A Georgia woman who was executed despite a plea for mercy from Pope Francis sang “Amazing Grace” until she was given a lethal injection, witnesses said.
Kelly Renee Gissendaner, who graduated from a theology program in prison, was put to death at 12:21 a.m. Wednesday after a flurry of last-minute appeals failed.
Gissendaner, who was sentenced to death for the 1997 stabbing murder of her husband at the hands of her lover, sobbed as she called the victim an “amazing man who died because of me.”
She was the first woman executed in Georgia in 70 years and one of a handful of death-row inmates who were executed even though they did not physically partake in a murder.
The mother of three was nearly executed in February, but the lethal injection was abruptly called off because the chemicals appeared cloudy.

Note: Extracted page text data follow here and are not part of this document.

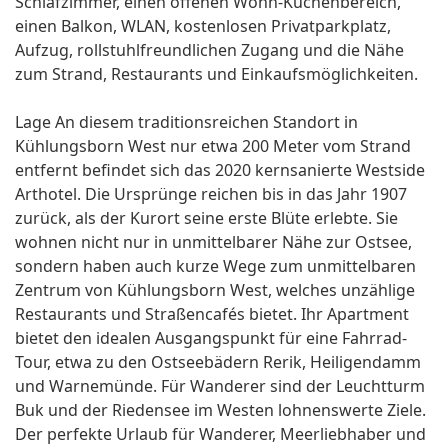
Schlafzimmer, einen offenen Wohn-Küchenbereich,
einen Balkon, WLAN, kostenlosen Privatparkplatz,
Aufzug, rollstuhlfreundlichen Zugang und die Nähe
zum Strand, Restaurants und Einkaufsmöglichkeiten.
Lage An diesem traditionsreichen Standort in
Kühlungsborn West nur etwa 200 Meter vom Strand
entfernt befindet sich das 2020 kernsanierte Westside
Arthotel. Die Ursprünge reichen bis in das Jahr 1907
zurück, als der Kurort seine erste Blüte erlebte. Sie
wohnen nicht nur in unmittelbarer Nähe zur Ostsee,
sondern haben auch kurze Wege zum unmittelbaren
Zentrum von Kühlungsborn West, welches unzählige
Restaurants und Straßencafés bietet. Ihr Apartment
bietet den idealen Ausgangspunkt für eine Fahrrad-
Tour, etwa zu den Ostseebädern Rerik, Heiligendamm
und Warnemünde. Für Wanderer sind der Leuchtturm
Buk und der Riedensee im Westen lohnenswerte Ziele.
Der perfekte Urlaub für Wanderer, Meerliebhaber und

After a new execution date was set, Gissendaner, 47, convinced the Georgia Board of Pardons and Paroles to reconsider her application for clemency.
In an extraordinary turn, Pope Francis — who called for a global ban on the death penalty during his U.S. visit last week — urged the board to spare her life.

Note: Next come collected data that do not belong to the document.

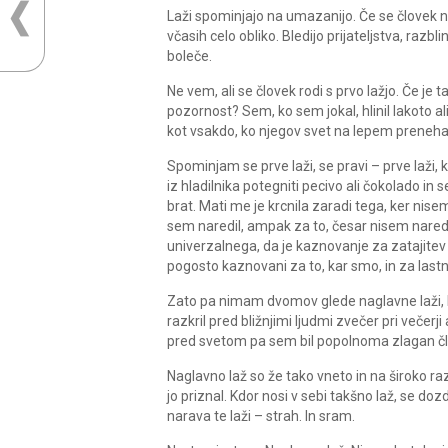
Laži spominjajo na umazanijo. Če se človek n
včasih celo obliko. Bledijo prijateljstva, raz
boleče.
Ne vem, ali se človek rodi s prvo lažjo. Če je
pozornost? Sem, ko sem jokal, hlinil lakoto a
kot vsakdo, ko njegov svet na lepem preneha 
Spominjam se prve laži, se pravi – prve laži,
iz hladilnika potegniti pecivo ali čokolado in 
brat. Mati me je krcnila zaradi tega, ker nise
sem naredil, ampak za to, česar nisem naredil
univerzalnega, da je kaznovanje za zatajitev
pogosto kaznovani za to, kar smo, in za lastn
Zato pa nimam dvomov glede naglavne laži, laž
razkril pred bližnjimi ljudmi zvečer pri večerj
pred svetom pa sem bil popolnoma zlagan čl
Naglavno laž so že tako vneto in na široko razd
jo priznal. Kdor nosi v sebi takšno laž, se do
narava te laži – strah. In sram.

“While not wishing to minimize the gravity of the crime for which Ms. Gissendander has been convicted, and while sympathizing with the victims, I nonetheless implore you, in consideration of the reasons that have been expressed to your board, to commute the sentence to one that would better express both justice and mercy,” Archbishop Carlo Maria Vigano wrote on the pontiff’s behalf.
Shortly thereafter, the board announced that it would not stop the execution.
The victim’s family was split on whether Gissendaner should live or die: Her children appeared before the parole board to ask that their mom be spared the death chamber, but her husband’s relatives said she did not deserve clemency.